The building his protected by Milwaukee’s historic preservation ordinance as it is one of many buildings in the East Side Commercial Historic District (designated November 17th, 1987). It is also listed on the National Register of Historic Places (March 20th, 1973) The site was previously home to the Hewhall House Hotel, which was destroyed by a fire in 1883. The building has an atrium in its center that runs the full height of the building.

The hotel opened in November of 2012, with the building originally opening in 1886. The architect for the hotel conversion was Kahler Slater. The construction management firm was Stevens Construction Corp.

Hotel developer First Hospitality Group acquired the building (through affiliate First MKD) on March 11th, 2011 for $1.5 million. It had previously been sold in 2006 for $3,317,500. First Hospitality also acquired the Mackie Building, with its well-known Grain Exchange Room, located across Michigan St. at the same time. The Grain Exchange Room serves as the banquet space for the hotel.

The conversion cost between $18 to $20 million and was financed with a bank loan and federal historic preservation tax credits. Renovations risked being delayed when two tenants, Michigan Street Diner and dentist David Paris, refused to accept offers for lease buyouts. An agreement was eventually reached with Michigan Street Diner so the project could move forward.

Prior to its use as a hotel, the building was a multi-tenant office building. As currently configured the building includes two retail spaces.

Northwestern Mutual considered a design from Edward Townsend Mix as well as Spencer Beman’s before selecting Beman.

Materials

According to the UWM Department of Geosciences

Beman selected two medium-grain gray granites from Maine, the Hallowell and Fox Island Granites, for the lower parts of the building exterior. Fox Island granite came from Vinalhaven Island, the southern of two islands in Penobscot Bay that together are called the Fox Islands. First opened in 1826, and operating through the late 19th century, the quarries on Vinalhaven Island were among the leading suppliers of New England granites. Fox Island granite was used for construction of the Brooklyn Bridge (John and Washington Roebling; 1869-1883) and the Boston Museum of Fine Arts (Guy Lowell; 1907-1909). The granite quarries at Hallowell were found on the west side of the Kennebec River, just south of Augusta, the state capital.
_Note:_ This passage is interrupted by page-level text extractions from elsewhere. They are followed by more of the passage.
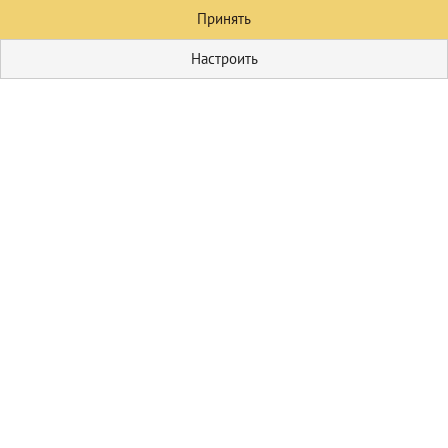
Принять
Настроить
Кулинария
Первые блюда
Домашние
соления
Пицца
Блюда из мяса
Гарниры
Блюда из овощей
Салаты
Выпечка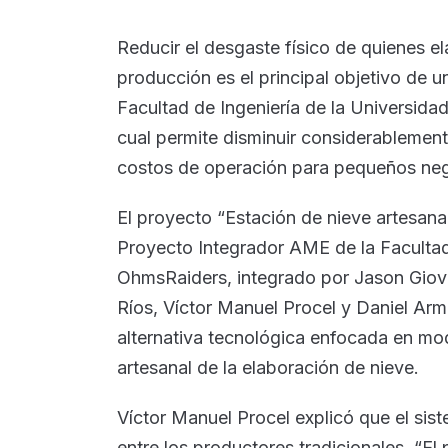
Reducir el desgaste físico de quienes el
producción es el principal objetivo de 
Facultad de Ingeniería de la Universid
cual permite disminuir considerablement
costos de operación para pequeños nego
El proyecto “Estación de nieve artesana
Proyecto Integrador AME de la Facultad
OhmsRaiders, integrado por Jason Giova
Ríos, Víctor Manuel Procel y Daniel Ar
alternativa tecnológica enfocada en mod
artesanal de la elaboración de nieve.
Víctor Manuel Procel explicó que el si
entre los productores tradicionales. “E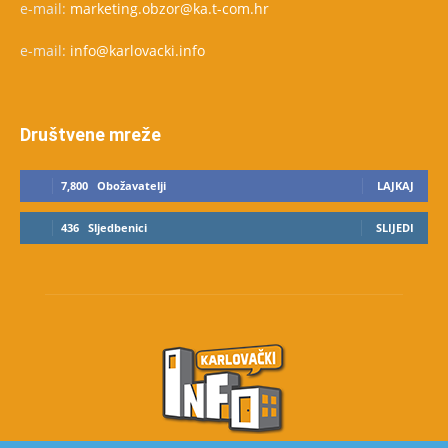
e-mail:
marketing.obzor@ka.t-com.hr
e-mail:
info@karlovacki.info
Društvene mreže
7,800
Obožavatelji
LAJKAJ
436
Sljedbenici
SLIJEDI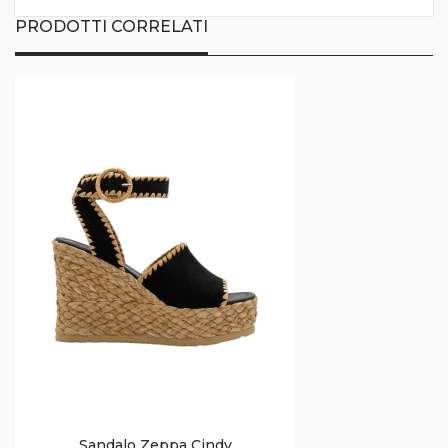
PRODOTTI CORRELATI
Sandalo Zeppa Cindy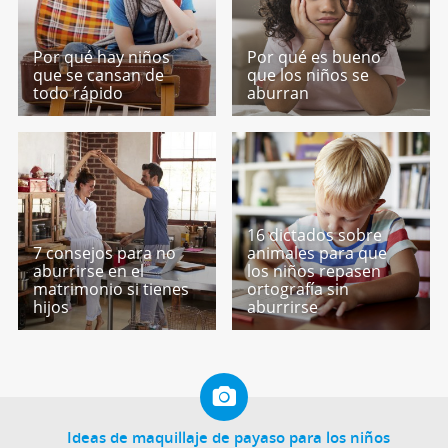
Por qué hay niños
Por qué es bueno
que se cansan de
que los niños se
todo rápido
aburran
16 dictados sobre
7 consejos para no
animales para que
aburrirse en el
los niños repasen
matrimonio si tienes
ortografía sin
hijos
aburrirse
Ideas de maquillaje de payaso para los niños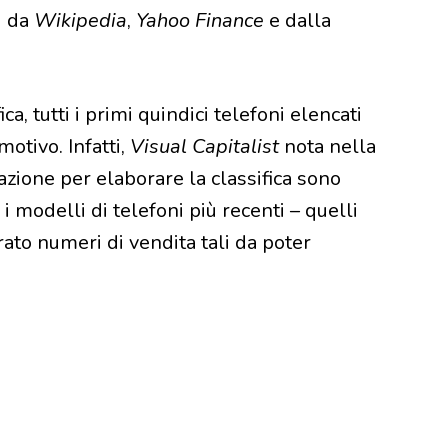
i da
Wikipedia
,
Yahoo Finance
e dalla
a, tutti i primi quindici telefoni elencati
 motivo. Infatti,
Visual Capitalist
nota nella
razione per elaborare la classifica sono
i modelli di telefoni più recenti – quelli
rato numeri di vendita tali da poter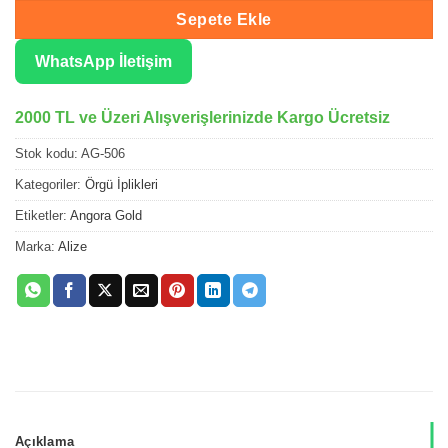
Sepete Ekle
WhatsApp İletişim
2000 TL ve Üzeri Alışverişlerinizde Kargo Ücretsiz
Stok kodu:
AG-506
Kategoriler:
Örgü İplikleri
Etiketler:
Angora Gold
Marka:
Alize
Açıklama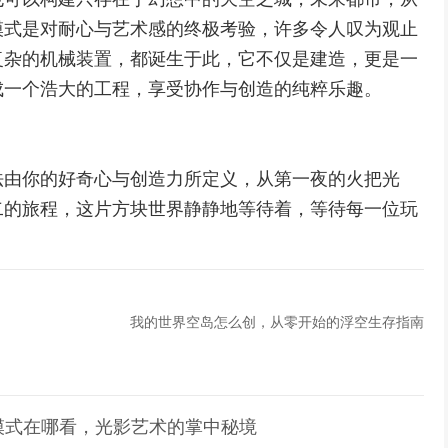
模式是对耐心与艺术感的终极考验，许多令人叹为观止
复杂的机械装置，都诞生于此，它不仅是建造，更是一
成一个浩大的工程，享受协作与创造的纯粹乐趣。
法由你的好奇心与创造力所定义，从第一夜的火把光
二的旅程，这片方块世界静静地等待着，等待每一位玩
我的世界空岛怎么创，从零开始的浮空生存指南
模式在哪看，光影艺术的掌中秘境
Hallowell granite was used in the construction of the Maine state capitol in 1832, of which Charles Bulfinch of Boston was the architect.

The top four floors are covered in Indiana limestone.

History

According to Historic-Structures.com

On January 28, 1885, Northwestern Mutual’s Executive Committee recommended to the Board of Trustees that a new home office be erected, and the firm’s plans were made public in the Evening Wisconsin and Milwaukee Sentinel on January 29 and 30, respectively. Title to the property at Broadway and Michigan-lots 4, 5, and 6 of Block 8 in the Third Ward-was legally transferred to Northwestern Mutual from the Newhall House Stock Company on February 4. The purchase price was $90,000. On April 17 the company applied for a permit to build. The two month lapse between acquisition of the lots and application for the permit came about, in large part, because of a bill pending before the Wisconsin legislature in February and March 1885. Introduced by Assemblyman Henry J. Goddard of Chippewa Falls, the bill was designed expressly to prevent construction of the new block, and while its defeat was never in doubt, the company delayed signing contracts until the issue was resolved. By the end of April 1885, the last vestiges of the Newhall House were being removed from the site, and the contract for furnishing and setting the granite walls of basement and first story had been let. By April of the following year Northwestern Mutual’s legal department had moved into the “New Insurance Building,” as the press called it, with other departments following suit by May 1. The first policy was issued from the new home office on July 19, the first Board of Trustees meeting held there the next day; and on the following day, July 21, 1886, the building was dedicated. The City of Milwaukee and State of Wisconsin published in 1888 reports that block and lots had cost $725,000. Initially, the insurance company occupied only the second floor, with all other rooms and suites made available for rental; and by June 1887, at the latest, all these had been leased. Among the early tenants were the Milwaukee Art School, the National Exchange Bank (southeast corner, first floor), Angus Smith and Company (southeast comer, third story), the Lake Shore and Western Railway (suite on the fourth floor), and West and Meyers Insurance (rooms on the first story).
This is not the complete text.